Ever since Todd English opened his upscale food court and market at the Plaza Hotel in the summer of 2010, the notion of combining communal dining space and artisan grocery shopping has caught fire in New York. English's endeavor was soon followed by Mario Batali's Italian food emporium Eataly, where patrons can snack on charcuterie, drink wine and purchase artisanal produce. At the end of 2013 Gotham West Market opened in Hell's Kitchen with stalls serving ramen, tapas and microbrews, in addition to gourmet foodstuffs and sundries. Downtown, Battery Park residents can now patronize Hudson Eats, yet another swanky, upscale food court. And now, other cities around the country are getting in the game. Here are five new (or upgraded) food halls in Denver, Seattle, Philadelphia, Washington, D.C., and Atlanta.
Local chef Matt Dillion's restaurant Sitka & Spruce is the only sit-down meal option at Melrose Market; his bar, Bar' Ferd'nand, across from the restaurant serves as a de facto waiting area.
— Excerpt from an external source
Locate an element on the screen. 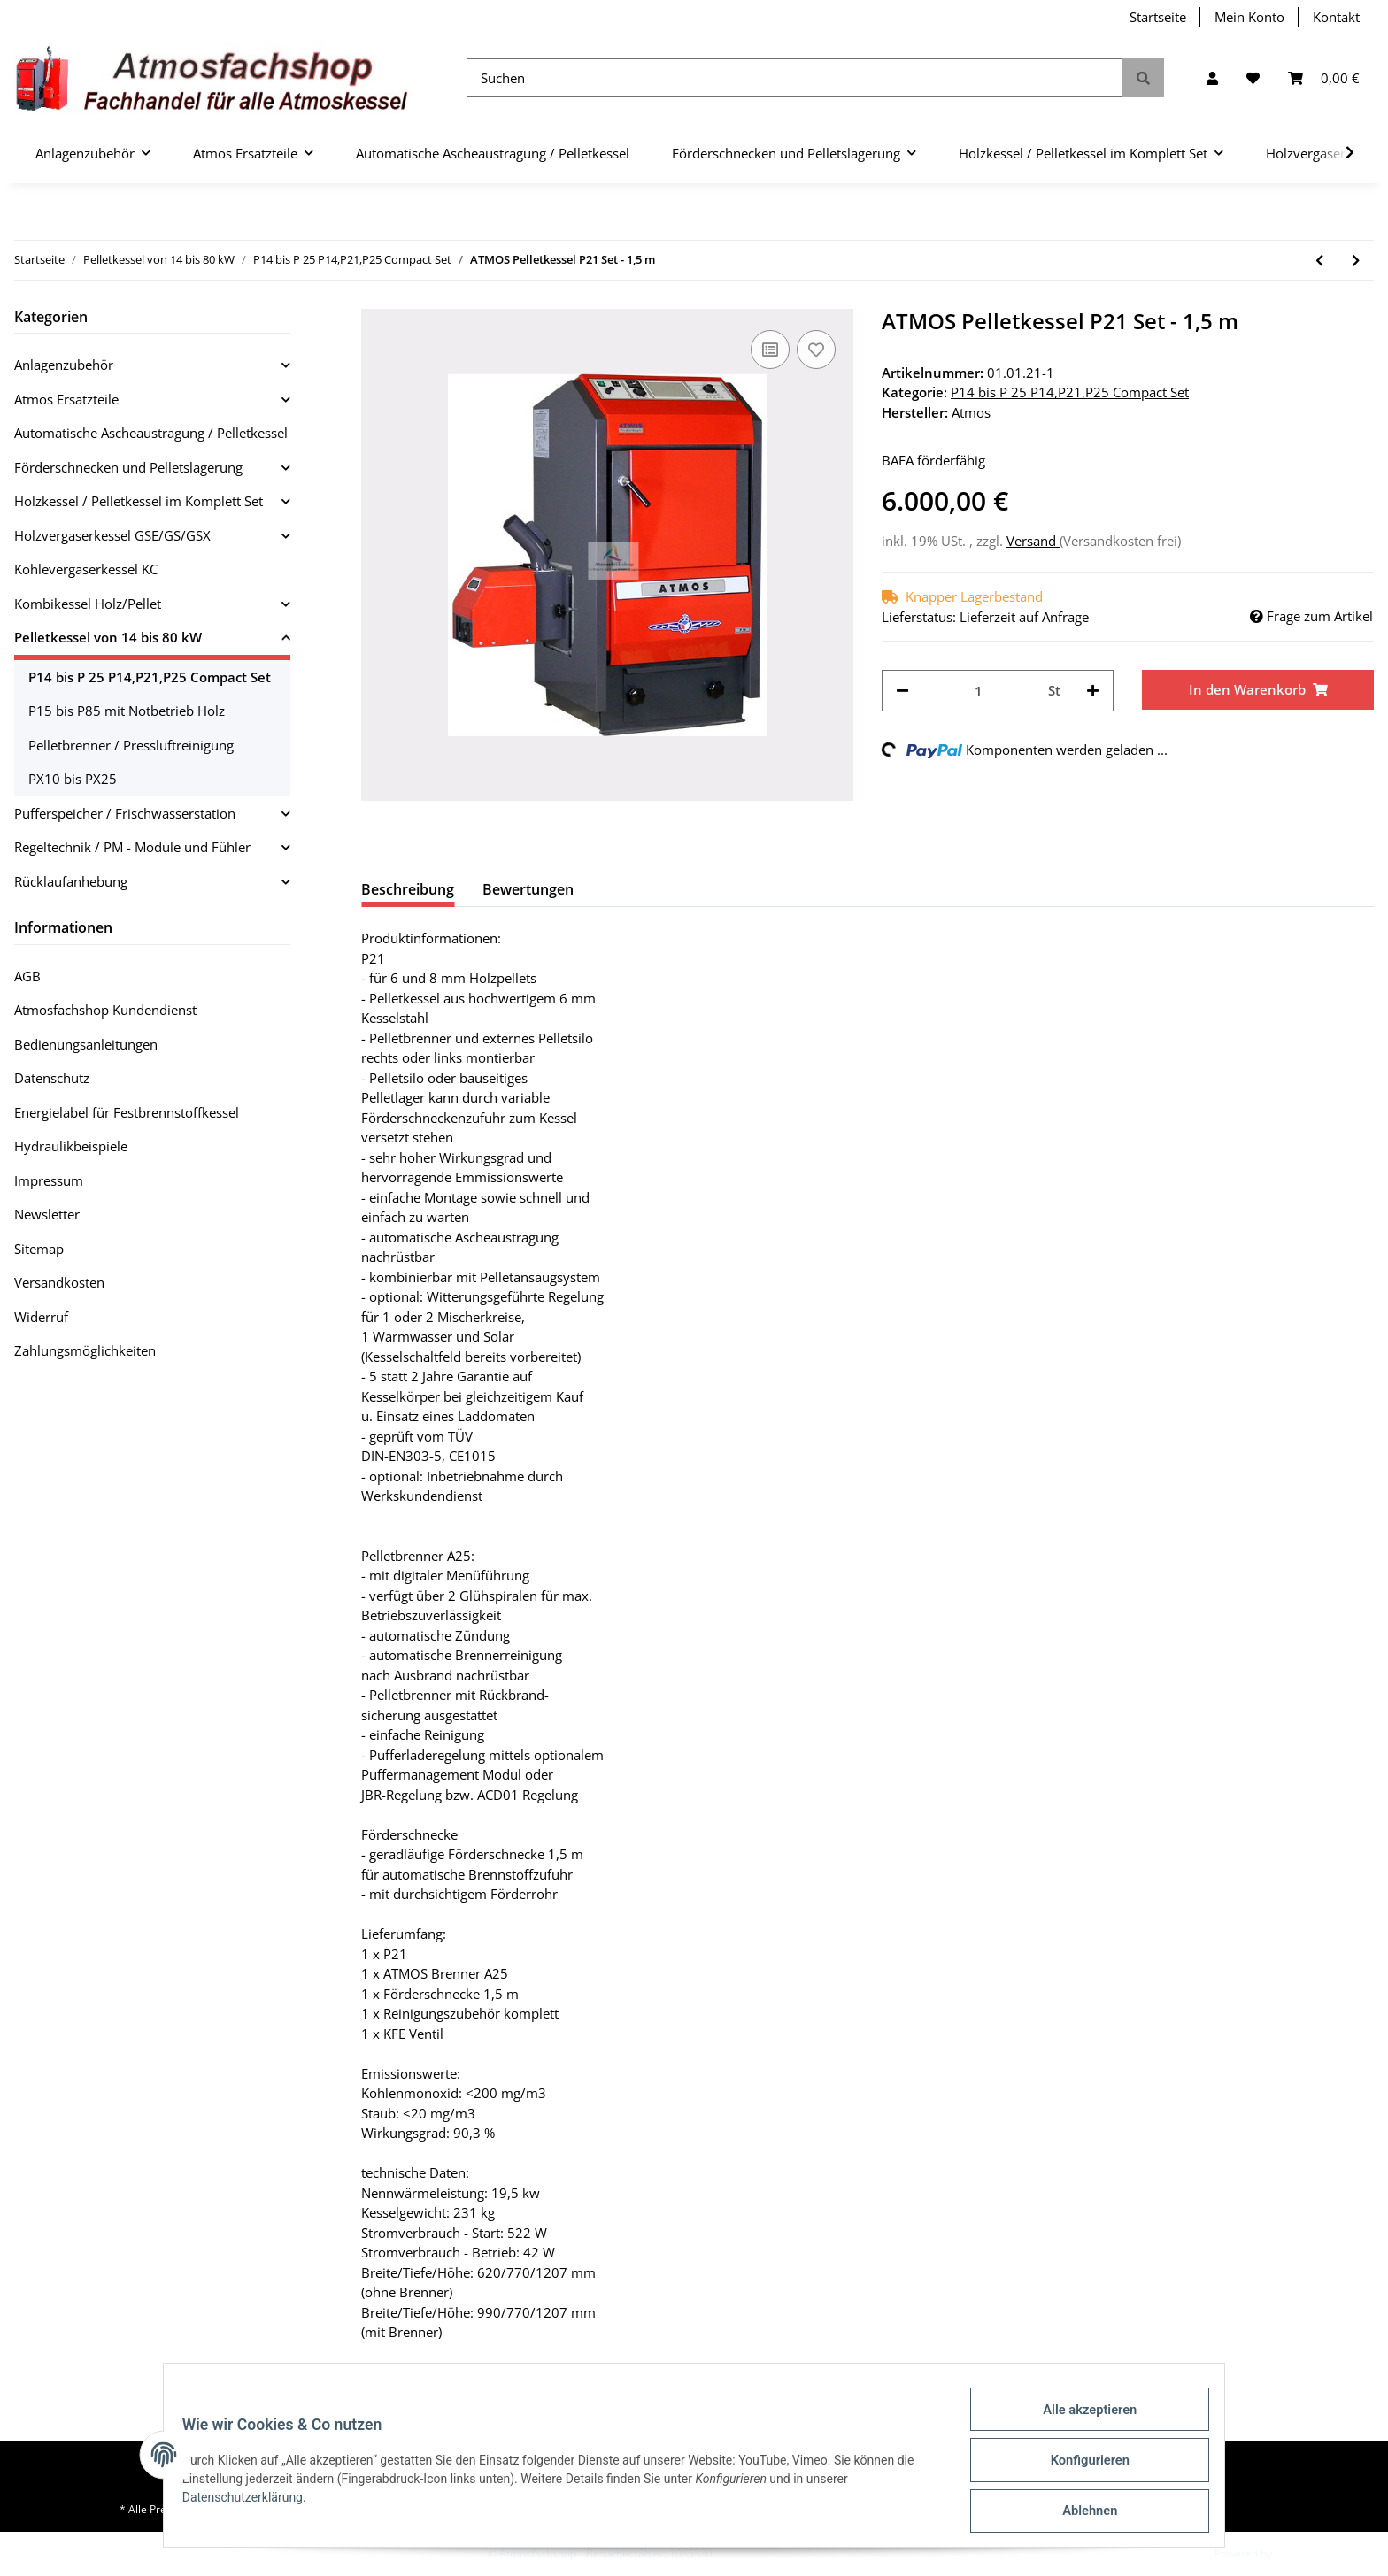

His kitchen uses ingredients from vendors in the market, including local meats from the Rain Shadow Meats butcher and cheeses by The Calf & Kid. Dinner options range from $5 appetizers to $32 entrees. On-site is Melrose Market Studios, an event venue that holds up to 250 people. The Homegrown Sustainable Sandwich Shop, a Melrose Market vendor, tops the list of the Studios' catering offerings.
1501-1535 Melrose Ave., Seattle, Wash., melrosemarketseattle.com
Reading Terminal Market
After a $3.6 million renovation to this historic indoor market in a former train station last year, its longtime merchants, including Pennsylvania Dutch farmers, have returned. The 80 vendors include 34 restaurants. Post-renovation newcomers include Wursthaus Schmitz, a German grocery and sausage stand that serves sandwiches ($9-11); the Head Nut, which offers spices, teas, nuts and candy; and the Tubby Olive, a gourmet olive oil ($16-31 a bottle) and vinegar shop.
51 N 12th Street, Philadelphia, Penn., readingterminalmarket.org
Close to 40 vendors have stalls here, but unlike some of the other markets on this list, Union Market features "pop-up artisans," established brands with storefronts elsewhere, in addition to its regulars. Number 1 Sons has brought their natural, fermented foods, including pickles, krauts and kimchi, and Teaism has set up a small Union Market outpost as well. Toki Underground, a popular ramen house in the area, begins selling "street food breakfast" in the market at 8 a.m., Tuesday through Saturday, and shutters the stand when it sells out.
1309 5th St. NE, Washington, D.C., unionmarketdc.com
In 2013, a former foundry became the home to artisanal bakery Babettes and an array of flower shops and juice bars in between. Dining options include Comida, which serves up a variety of tacos ($3-4) and watermelon jalapeño margaritas ($8) on the patio; and Acorn, whose locally sourced ingredients are prepared in an oak-fired oven and can be paired with a number of small-batch beers ($9-40).
3350 Brighton Blvd., Denver, Col. thesourcedenver.com
Krog Street Market
This soon-to-open food hall, located in a 1920s warehouse in the Inman Park neighborhood, has been getting heavily hyped on area food blogs. Among the expected offerings: the Luminary, the first restaurant by the "Top Chef" contestant and Atlanta native Eli Kirshtein. Todd Ginsberg, known for the local restaurant the General Muir, will serve burgers and banh mi at Fred's Meat & Bread. Among the numerous food stalls are Grand Champion BBQ and Gu's Dumplings, along with bakeries and cheese and flower shops.